My husband said, “I think I might install the new toilets in the house myself.”
(Note: I highly recommend spending money to install new toilets in any used home you buy. Because…ick.)
Now he’s successfully installed several toilets before, but Gigi Know-It-All said, “Let’s not put another task on you. Let’s just pay a plumber to do it, because if something happens and there’s a leak, you don’t want to have to deal with that.”
Being the wonderful husband he is, he agreed and hired a plumber – a friend of our drywaller.

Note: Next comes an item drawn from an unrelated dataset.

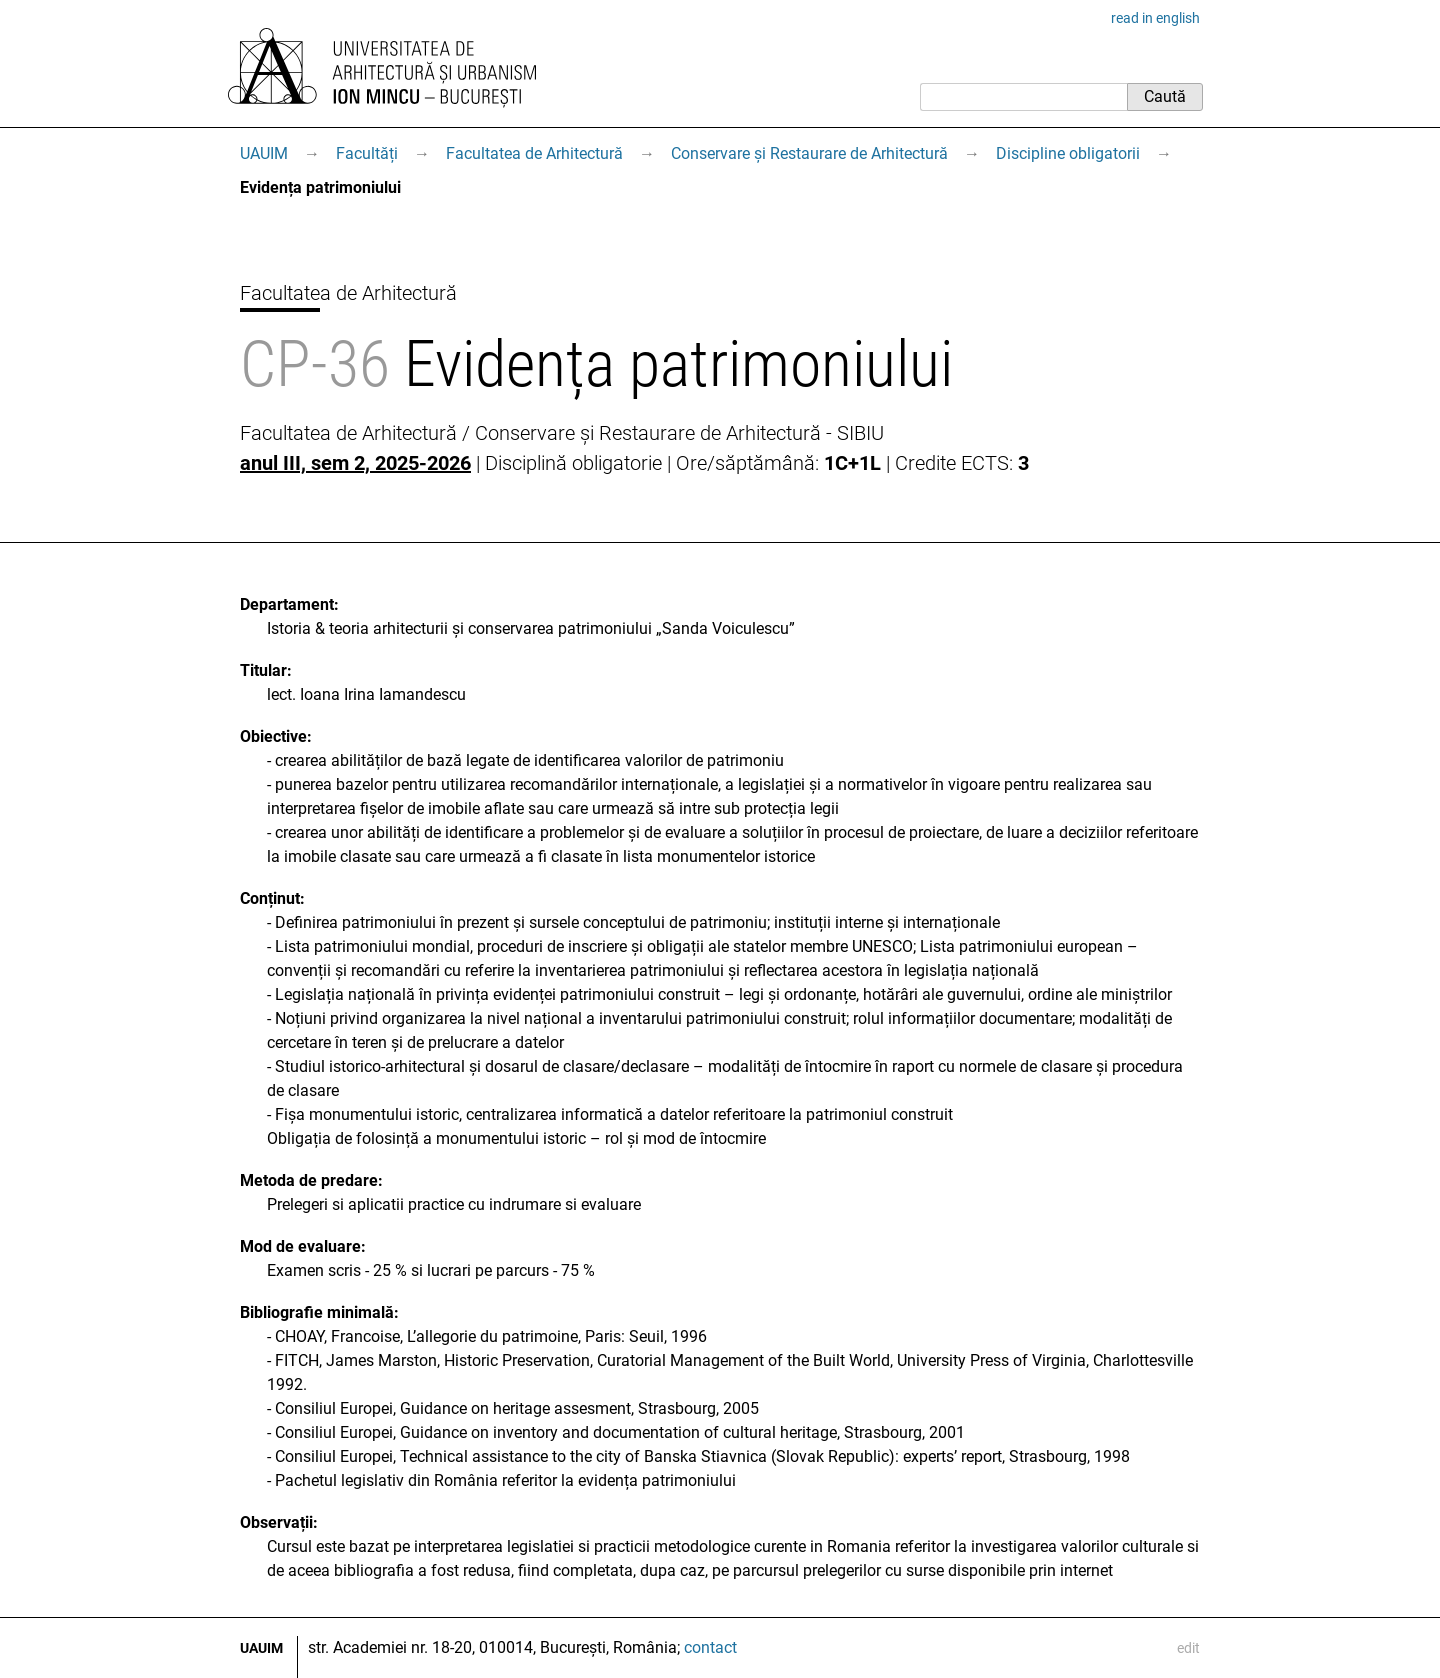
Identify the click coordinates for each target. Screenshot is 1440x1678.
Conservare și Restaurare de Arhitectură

The drywaller had referred us the fabulous painters who did our staircase, and we felt good about it.
Until this happened.
That would be water damage.
The plumber improperly installed the toilet in the Jack and Jill bathroom that is directly above the master bedroom.
The water flowed out of the toilet area, soaked Boy Wonder’s entire carpet floor, and began running down into the master (the dripping water through the ceiling fan being the dead giveaway).
Boy, did I ever feel like a jerk for not letting my husband install the toilets. Hell, he could have caused a major plumbing leak just as good as the next guy!
Fortunately, our hardwood floors had not yet been installed in the master.
The resulting mess meant drywall repair in three rooms, new tile in the kids’ bathroom, new carpet in my son’s room, and a lot of other ancillary crap. Not to mention we had to find a new plumber to go back and re-check Plumber 1′s work.
So here are a few things I can say I’ve learned about water damage:
We found our water damage within a few hours of it happening. We were able to quickly turn off the water supply, avoiding further damage.
Assess The Damage.
Fortunately, our drywaller has a background in water damage restoration. He was able to utilize special equipment that gets inserted into the drywall to determine whether the wall has been compromised and needs repair. Without his equipment, we might have also replaced Little CEO’s drywall just to be safe, but his equipment told us that those walls were dry.
Dry It Out Completely.
Once we figured out where all of the compromised areas were, we rented high-powered commercial fans from Home Depot to blast on the wet areas. Over a period of days, we were able to sufficiently dry out many of the areas so that construction could proceed.
When In Doubt, Replace.
It’s way less expensive to replace drywall, ceiling fans, or carpet while you’re in the midst of dealing with the leak than to try and do a short-term fix or patch and have it cause further problems later, like mold – which you don’t want under any circumstances.
By the time I publish this post, all of the drywall should theoretically be fixed and we can proceed with the next stage of renovation. Please, drywaller, don’t let me down.